» **Task directions**:
The lines to copy run from the one containing "Garmin® introduces the PRO 550 Plus" to the last line of the entries; output those lines exactly and only them, without pictures.
※
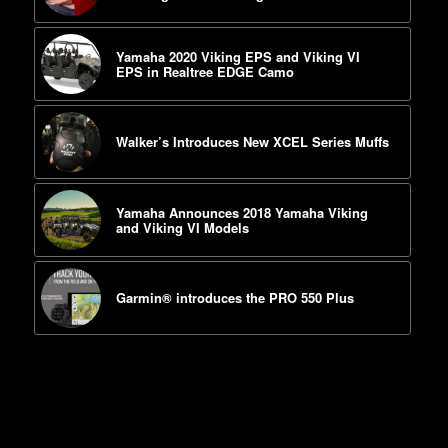
Yamaha 2020 Viking EPS and Viking VI
EPS in Realtree EDGE Camo
Walker’s Introduces New XCEL Series Muffs
Yamaha Announces 2018 Yamaha Viking
and Viking VI Models
Garmin® introduces the PRO 550 Plus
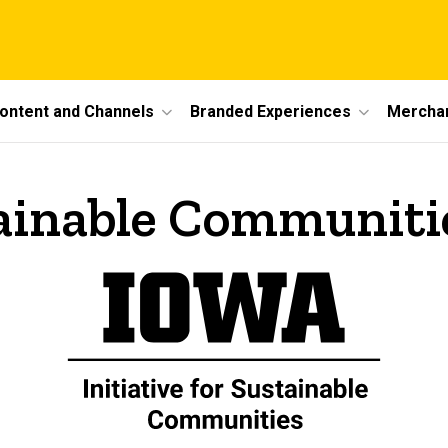
ontent and Channels
Branded Experiences
Mercha
stainable Communiti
※
» **Completed exercise**:
Garmin® introduces the PRO 550 Plus
ontent and Channels
Branded Experiences
Mercha
stainable Communiti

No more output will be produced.